From: Esben Nielsen on


On Tue, 8 May 2007, Peter Williams wrote:

> Esben Nielsen wrote:
>>
>>
>> On Sun, 6 May 2007, Linus Torvalds wrote:
>>
>> >
>> >
>> > On Sun, 6 May 2007, Ingo Molnar wrote:
>> > >
>> > > * Linus Torvalds <torvalds(a)linux-foundation.org> wrote:
>> > >
>> > > > So the _only_ valid way to handle timers is to
>> > > > - either not allow wrapping at all (in which case "unsigned" is
>> > > > better,
>> > > > since it is bigger)
>> > > > - or use wrapping explicitly, and use unsigned arithmetic (which is
>> > > > well-defined in C) and do something like "(long)(a-b) > 0".
>> > >
>> > > hm, there is a corner-case in CFS where a fix like this is necessary.
>> > >
>> > > CFS uses 64-bit values for almost everything, and the majority of
>> > > values
>> > > are of 'relative' nature with no danger of overflow. (They are signed
>> > > because they are relative values that center around zero and can be
>> > > negative or positive.)
>> >
>> > Well, I'd like to just worry about that for a while.
>> >
>> > You say there is "no danger of overflow", and I mostly agree that once
>> > we're talking about 64-bit values, the overflow issue simply doesn't
>> > exist, and furthermore the difference between 63 and 64 bits is not
>> > really
>> > relevant, so there's no major reason to actively avoid signed entries.
>> >
>> > So in that sense, it all sounds perfectly sane. And I'm definitely not
>> > sure your "292 years after bootup" worry is really worth even
>> > considering.
>> >
>>
>> I would hate to tell mission control for Mankind's first mission to
>> another
>> star to reboot every 200 years because "there is no need to worry about
>> it."
>>
>> As a matter of principle an OS should never need a reboot (with exception
>> for upgrading). If you say you have to reboot every 200 years, why not
>> every 100? Every 50? .... Every 45 days (you know what I am referring to
>> :-) ?
>
> There's always going to be an upper limit on the representation of time.
> At least until we figure out how to implement infinity properly.

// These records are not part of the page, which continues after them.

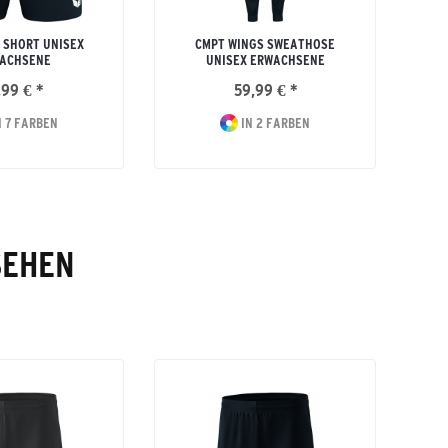
 SHORT UNISEX
CMPT WINGS SWEATHOSE
ACHSENE
UNISEX ERWACHSENE
,99 € *
59,99 € *
 7 FARBEN
IN 2 FARBEN
SEHEN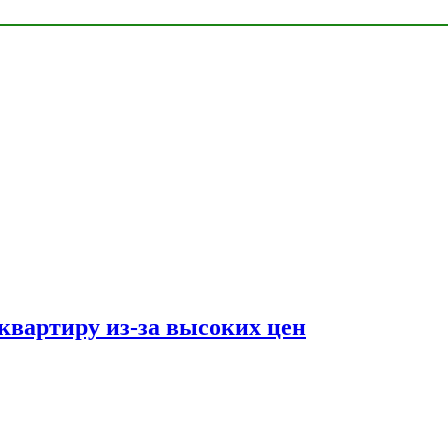
квартиру из-за высоких цен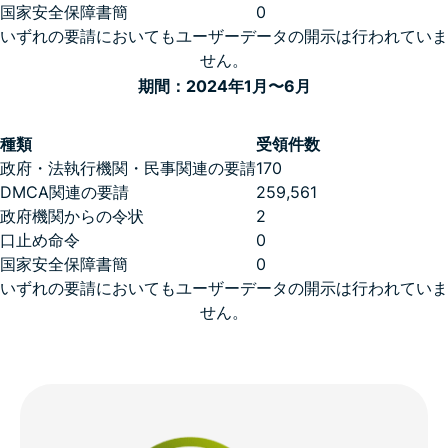
国家安全保障書簡
0
いずれの要請においてもユーザーデータの開示は行われていま
せん。
期間：2024年1月〜6月
種類
受領件数
政府・法執行機関・民事関連の要請
170
DMCA関連の要請
259,561
政府機関からの令状
2
口止め命令
0
国家安全保障書簡
0
いずれの要請においてもユーザーデータの開示は行われていま
せん。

Well you need infinite memory for that :-)
But that is my point: Why go into the problem of storing absolute time
when you can use relative time?


>
>>
>> > When we're really so well off that we expect the hardware and software
>> > stack to be stable over a hundred years, I'd start to think about issues
>> > like that, in the meantime, to me worrying about those kinds of issues
>> > just means that you're worrying about the wrong things.
>> >
>> > BUT.
>> >
>> > There's a fundamental reason relative timestamps are difficult and
>> > almost
>> > always have overflow issues: the "long long in the future" case as an
>> > approximation of "infinite timeout" is almost always relevant.
>> >
>> > So rather than worry about the system staying up 292 years, I'd worry
>> > about whether people pass in big numbers (like some MAX_S64
>> > approximation)
>> > as an approximation for "infinite", and once you have things like that,
>> > the "64 bits never overflows" argument is totally bogus.
>> >
>> > There's a damn good reason for using only *absolute* time. The whole
>> > "signed values of relative time" may _sound_ good, but it really sucks
>> > in
>> > subtle and horrible ways!
>> >
>>
>> I think you are wrong here. The only place you need absolute time is a for
>> the clock (CLOCK_REALTIME). You waste CPU using a 64 bit
>> representation when you could have used a 32 bit. With a 32 bit
>> implementation you are forced to handle the corner cases with wrap around
>> and too big arguments up front. With a 64 bit you hide those problems.
>
> As does the other method. A 32 bit signed offset with a 32 bit base is just
> a crude version of 64 bit absolute time.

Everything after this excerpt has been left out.